Ce blocage remontait à avril 2017, quand une décision administrative avait rendu inaccessible l’intégralité du site en raison de deux articles. Motif : ils accusaient le gouvernement turc de soutenir financièrement et militairement des organisations terroristes, notamment le groupe État islamique en Syrie.

Wikipédia s’était alors tourné vers la justice, mais aussi des citoyens turcs – puisqu’ils ont le droit de s’adresser directement à la Cour constitutionnelle – pour soutenir que ce blocage était une violation de la liberté d’expression. Et c’est exactement ce qu’a conclu cette Cour constitutionnelle le 26 décembre dernier, en estimant qu’une telle censure n’était « pas conforme à l’ordre d’une société démocratique ».

Welcome back Turkey !

Depuis mercredi soir, 15 janvier, les internautes ont donc de nouveau accès à Wikipédia et à ses plus de 50 millions d’articles.

La décision a été accueillie de diverses façons en Turquie. La plateforme elle-même s’est réjouie de son retour sur les écrans turcs. « Welcome back, Turkey ! » – « Bon retour parmi nous, Turquie! » – peut-on lire sur les réseaux sociaux de Wikipédia. Les responsables de la fondation Wikimédia ont reçu la nouvelle comme un « cadeau d’anniversaire » pour les 19 ans du site, célébrés le même jour que la fin du blocage.

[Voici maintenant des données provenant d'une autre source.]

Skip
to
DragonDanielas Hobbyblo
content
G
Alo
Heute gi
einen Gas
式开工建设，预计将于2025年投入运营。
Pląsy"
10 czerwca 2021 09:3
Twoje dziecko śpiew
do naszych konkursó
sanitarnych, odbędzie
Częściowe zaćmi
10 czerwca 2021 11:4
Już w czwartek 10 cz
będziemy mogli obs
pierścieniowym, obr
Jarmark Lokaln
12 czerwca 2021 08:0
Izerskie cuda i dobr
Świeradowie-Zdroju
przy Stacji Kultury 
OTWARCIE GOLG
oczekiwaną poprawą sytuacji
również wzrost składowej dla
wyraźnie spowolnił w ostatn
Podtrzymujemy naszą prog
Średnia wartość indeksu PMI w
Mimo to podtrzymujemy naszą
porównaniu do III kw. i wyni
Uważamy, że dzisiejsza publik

Beaucoup d’internautes ont aussi accueilli la nouvelle avec une pointe d’ironie. Ironie de devoir se réjouir de la fin de près de trois ans de censure. Ironie, aussi, car durant cette période, une partie de ces internautes continuaient d’accéder à Wikipédia, notamment via des VPN, des réseaux privés virtuels, ou grâce à un subterfuge : en ajoutant simplement un zéro devant le « w » de Wikipédia dans la barre url.

Enfin, notamment chez les juristes qui défendent la liberté d’expression, domine le sentiment qu'il reste beaucoup à faire. Selon l’Association pour la liberté d’expression, au moins 245.000 sites sont inaccessibles dans le pays.

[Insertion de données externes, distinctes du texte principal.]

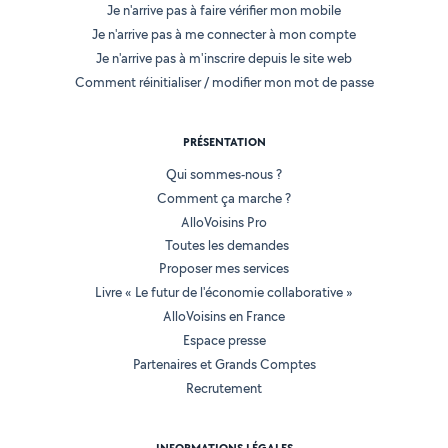
Je n'arrive pas à faire vérifier mon mobile
Je n'arrive pas à me connecter à mon compte
Je n'arrive pas à m'inscrire depuis le site web
Comment réinitialiser / modifier mon mot de passe
PRÉSENTATION
Qui sommes-nous ?
Comment ça marche ?
AlloVoisins Pro
Toutes les demandes
Proposer mes services
Livre « Le futur de l'économie collaborative »
AlloVoisins en France
Espace presse
Partenaires et Grands Comptes
Recrutement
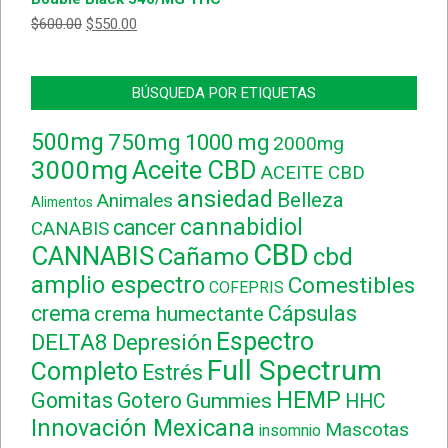
$
600.00
$
550.00
BÚSQUEDA POR ETIQUETAS
500mg
750mg
1000 mg
2000mg
3000mg
Aceite CBD
ACEITE CBD
ansiedad
Belleza
Animales
Alimentos
cannabidiol
cancer
CANABIS
CBD
CANNABIS
Cañamo
cbd
amplio espectro
Comestibles
COFEPRIS
crema
Cápsulas
crema humectante
Espectro
DELTA8
Depresión
Full Spectrum
Completo
Estrés
HEMP
Gomitas
Gotero
Gummies
HHC
Innovación Mexicana
Mascotas
insomnio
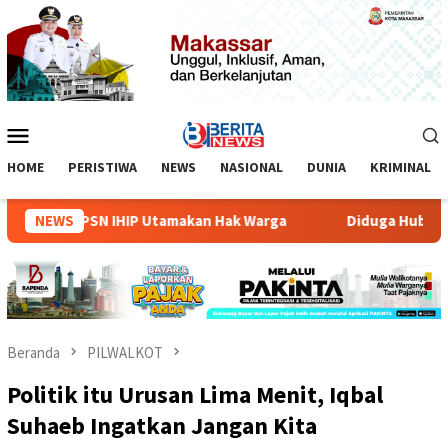
Loncat
ke
konten
Menu
Mobile
HOME
PERISTIWA
NEWS
NASIONAL
DUNIA
KRIMINAL
n PDSK PSN IHIP Utamakan Hak Warga
NEWS
Diduga Hubungan As
Beranda
PILWALKOT
Politik itu Urusan Lima Menit, Iqbal
Suhaeb Ingatkan Jangan Kita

Une décision qui pourrait faire jurisprudence ?

La plupart des spécialistes estiment que la décision de la Cour constitutionnelle turque pourra certes être brandie par les avocats dans des cas similaires, mais qu’au final, chaque cas de blocage restera jugé de façon individuelle par les tribunaux – et par la Cour constitutionnelle, si elle est à nouveau saisie au sujet du blocage d’un site. 

En revanche, ce que les juristes saluent, c’est que la Haute cour a donné raison non seulement aux représentants de Wikipédia, mais aussi à des particuliers qui l’avaient saisie en faisant valoir que leur liberté d’expression avait été violée par le blocage total de l’encyclopédie participative. Cela constitue un précédent pour n’importe quel citoyen qui souhaiterait s’opposer en justice au blocage de n’importe quel site.